Dein Telefon klingelt. Du schreckst auf – du hast verschlafen. Dein erster Gedanke: „Nein, heute habe ich das Vorstellungsgespräch! Wie konnte das nur passieren?! Und jetzt?“ Ein Blick auf die Uhr sagt dir, dass du den Zug bereits verpasst hast und zu spät eintreffen wirst. Stress pur!
Das Thema „Stress“ ist in der heutigen Gesellschaft allgegenwärtig. Besonders am Arbeitsplatz gehört Stress schon fast zum guten Ton. Man will auf keinen Fall den Anschein erwecken, dass man zu wenig zu tun hat. Dieser permanente Stress hat jedoch verheerende Folgen und kann im Burnout, einer Depression oder weiteren Erkrankungen enden. Nicht umsonst bewertet die Weltgesundheitsorganisation (WHO) den heutigen Stress als grösste Gesundheitsgefahr des 21. Jahrhunderts.

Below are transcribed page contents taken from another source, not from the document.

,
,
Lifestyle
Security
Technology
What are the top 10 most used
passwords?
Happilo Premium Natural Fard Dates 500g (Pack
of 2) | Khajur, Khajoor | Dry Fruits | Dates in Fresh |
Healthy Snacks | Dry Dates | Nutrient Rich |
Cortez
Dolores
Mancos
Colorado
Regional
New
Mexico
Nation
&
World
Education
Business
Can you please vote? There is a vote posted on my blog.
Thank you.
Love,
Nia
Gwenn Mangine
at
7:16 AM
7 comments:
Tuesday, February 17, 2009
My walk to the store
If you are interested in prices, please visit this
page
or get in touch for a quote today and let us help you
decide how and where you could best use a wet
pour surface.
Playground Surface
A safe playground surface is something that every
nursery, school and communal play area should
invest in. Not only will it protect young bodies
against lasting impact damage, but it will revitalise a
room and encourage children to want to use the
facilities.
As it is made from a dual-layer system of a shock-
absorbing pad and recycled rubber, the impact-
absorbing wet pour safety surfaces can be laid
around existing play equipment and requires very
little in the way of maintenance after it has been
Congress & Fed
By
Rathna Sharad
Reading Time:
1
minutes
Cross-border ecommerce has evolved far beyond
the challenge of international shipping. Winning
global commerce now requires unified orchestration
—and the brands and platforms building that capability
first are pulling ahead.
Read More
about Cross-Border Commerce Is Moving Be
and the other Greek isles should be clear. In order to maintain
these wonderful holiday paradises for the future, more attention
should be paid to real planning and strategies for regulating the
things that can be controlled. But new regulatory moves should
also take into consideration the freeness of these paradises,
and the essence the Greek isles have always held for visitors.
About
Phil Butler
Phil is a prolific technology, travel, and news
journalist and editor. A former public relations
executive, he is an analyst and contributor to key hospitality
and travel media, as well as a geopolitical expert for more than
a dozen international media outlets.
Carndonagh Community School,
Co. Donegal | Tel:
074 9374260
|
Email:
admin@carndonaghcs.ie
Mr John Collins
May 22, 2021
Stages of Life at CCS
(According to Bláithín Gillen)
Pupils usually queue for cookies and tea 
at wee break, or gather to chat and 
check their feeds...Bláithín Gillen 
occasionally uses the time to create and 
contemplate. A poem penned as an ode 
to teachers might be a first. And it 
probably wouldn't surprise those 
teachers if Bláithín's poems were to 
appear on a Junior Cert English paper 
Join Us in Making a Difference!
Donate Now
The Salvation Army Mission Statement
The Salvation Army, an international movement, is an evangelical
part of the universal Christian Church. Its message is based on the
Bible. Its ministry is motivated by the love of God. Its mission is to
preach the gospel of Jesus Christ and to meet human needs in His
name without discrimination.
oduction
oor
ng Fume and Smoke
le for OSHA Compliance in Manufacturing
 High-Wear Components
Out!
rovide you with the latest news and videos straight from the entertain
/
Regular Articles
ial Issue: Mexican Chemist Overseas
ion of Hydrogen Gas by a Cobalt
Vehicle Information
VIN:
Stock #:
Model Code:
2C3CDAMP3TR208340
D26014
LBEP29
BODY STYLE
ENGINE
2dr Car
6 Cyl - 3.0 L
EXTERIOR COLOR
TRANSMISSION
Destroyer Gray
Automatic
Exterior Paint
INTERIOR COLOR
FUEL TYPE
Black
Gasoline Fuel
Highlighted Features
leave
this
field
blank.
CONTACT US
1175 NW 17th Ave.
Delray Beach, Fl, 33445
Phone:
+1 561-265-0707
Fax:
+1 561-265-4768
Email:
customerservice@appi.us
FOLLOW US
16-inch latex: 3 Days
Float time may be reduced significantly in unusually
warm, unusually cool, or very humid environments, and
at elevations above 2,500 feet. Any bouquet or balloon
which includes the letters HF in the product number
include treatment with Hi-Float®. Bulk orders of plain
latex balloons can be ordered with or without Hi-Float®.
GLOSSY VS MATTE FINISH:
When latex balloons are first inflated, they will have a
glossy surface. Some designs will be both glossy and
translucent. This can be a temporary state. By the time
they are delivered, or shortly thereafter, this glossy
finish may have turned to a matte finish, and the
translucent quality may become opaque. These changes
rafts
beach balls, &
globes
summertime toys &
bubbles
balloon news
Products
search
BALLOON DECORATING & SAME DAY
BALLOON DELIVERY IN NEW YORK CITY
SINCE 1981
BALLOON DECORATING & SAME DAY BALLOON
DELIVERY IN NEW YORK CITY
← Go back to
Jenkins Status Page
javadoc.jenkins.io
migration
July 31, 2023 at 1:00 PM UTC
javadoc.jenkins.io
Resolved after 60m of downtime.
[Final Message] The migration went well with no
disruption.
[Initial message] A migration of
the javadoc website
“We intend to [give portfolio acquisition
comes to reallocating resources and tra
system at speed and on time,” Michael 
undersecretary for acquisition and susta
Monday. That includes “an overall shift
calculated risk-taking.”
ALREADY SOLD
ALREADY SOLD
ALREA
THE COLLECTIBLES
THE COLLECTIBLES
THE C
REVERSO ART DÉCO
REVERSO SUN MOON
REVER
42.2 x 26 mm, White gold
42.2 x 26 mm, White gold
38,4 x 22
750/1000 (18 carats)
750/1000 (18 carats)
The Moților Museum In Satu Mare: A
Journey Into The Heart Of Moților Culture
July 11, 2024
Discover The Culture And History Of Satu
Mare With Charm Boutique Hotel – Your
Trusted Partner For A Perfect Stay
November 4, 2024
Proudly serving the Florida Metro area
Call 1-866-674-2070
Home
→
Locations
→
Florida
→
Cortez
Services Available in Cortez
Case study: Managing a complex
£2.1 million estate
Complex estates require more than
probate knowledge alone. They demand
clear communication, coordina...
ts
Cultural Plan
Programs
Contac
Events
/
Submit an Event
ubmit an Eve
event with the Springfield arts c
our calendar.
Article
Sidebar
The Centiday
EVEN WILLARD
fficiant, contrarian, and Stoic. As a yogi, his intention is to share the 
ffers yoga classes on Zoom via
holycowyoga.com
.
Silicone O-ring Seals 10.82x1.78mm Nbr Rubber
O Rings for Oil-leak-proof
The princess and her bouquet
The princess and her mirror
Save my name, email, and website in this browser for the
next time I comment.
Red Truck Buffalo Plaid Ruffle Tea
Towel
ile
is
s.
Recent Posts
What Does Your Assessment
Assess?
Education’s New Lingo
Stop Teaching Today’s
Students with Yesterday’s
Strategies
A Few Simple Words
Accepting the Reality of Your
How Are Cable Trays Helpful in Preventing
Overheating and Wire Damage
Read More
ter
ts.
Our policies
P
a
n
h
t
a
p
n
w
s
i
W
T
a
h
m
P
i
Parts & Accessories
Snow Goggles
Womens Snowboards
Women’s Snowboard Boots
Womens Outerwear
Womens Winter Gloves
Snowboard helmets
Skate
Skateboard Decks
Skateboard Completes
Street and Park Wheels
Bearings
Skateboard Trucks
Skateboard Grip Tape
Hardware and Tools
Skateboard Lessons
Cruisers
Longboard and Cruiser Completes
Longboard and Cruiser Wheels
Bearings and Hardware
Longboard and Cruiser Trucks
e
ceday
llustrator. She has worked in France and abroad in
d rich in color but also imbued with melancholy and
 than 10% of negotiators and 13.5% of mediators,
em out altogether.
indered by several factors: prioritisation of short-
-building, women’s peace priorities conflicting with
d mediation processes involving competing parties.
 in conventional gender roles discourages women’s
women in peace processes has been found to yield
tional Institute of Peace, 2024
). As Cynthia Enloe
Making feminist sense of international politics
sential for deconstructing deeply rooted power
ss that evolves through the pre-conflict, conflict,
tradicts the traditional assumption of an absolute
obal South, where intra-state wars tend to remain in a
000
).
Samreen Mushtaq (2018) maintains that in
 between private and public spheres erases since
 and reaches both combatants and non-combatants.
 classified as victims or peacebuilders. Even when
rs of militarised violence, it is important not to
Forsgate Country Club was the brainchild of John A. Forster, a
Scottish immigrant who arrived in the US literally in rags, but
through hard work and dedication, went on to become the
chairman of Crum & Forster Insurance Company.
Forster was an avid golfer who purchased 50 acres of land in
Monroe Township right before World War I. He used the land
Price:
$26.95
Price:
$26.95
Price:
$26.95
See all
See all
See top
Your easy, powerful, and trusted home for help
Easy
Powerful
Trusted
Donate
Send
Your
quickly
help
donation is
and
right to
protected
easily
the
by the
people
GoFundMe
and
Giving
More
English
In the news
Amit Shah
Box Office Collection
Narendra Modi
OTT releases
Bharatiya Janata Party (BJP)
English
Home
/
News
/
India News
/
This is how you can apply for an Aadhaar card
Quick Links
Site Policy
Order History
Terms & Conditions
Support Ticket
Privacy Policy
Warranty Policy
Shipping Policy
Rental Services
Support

Stress und der Säbelzahntiger
Stress ist eine Überlebensreaktion. Seine Funktion ist es, in akuten Stresssituationen zu helfen. Um dies besser zu verstehen, müssen wir in der Evolution ziemlich weit zurückgehen.
Es knackt im Gebüsch und die sichere Höhle für den Rückzug ist weit weg. Stammte das Knacken im Gebüsch von einem Säbelzahntiger? Dem Menschen blieb weder viel Zeit noch viele Möglichkeiten – Flucht, Kampf oder Totstellen. Und im Anschluss, sofern er es überlebt hatte, folgte Entspannung. Damit sich der Fokus auf diese drei Reaktionen verengt, passieren im Körper blitzschnell viele Prozesse, beispielsweise wird das Adrenalin hochschnellen.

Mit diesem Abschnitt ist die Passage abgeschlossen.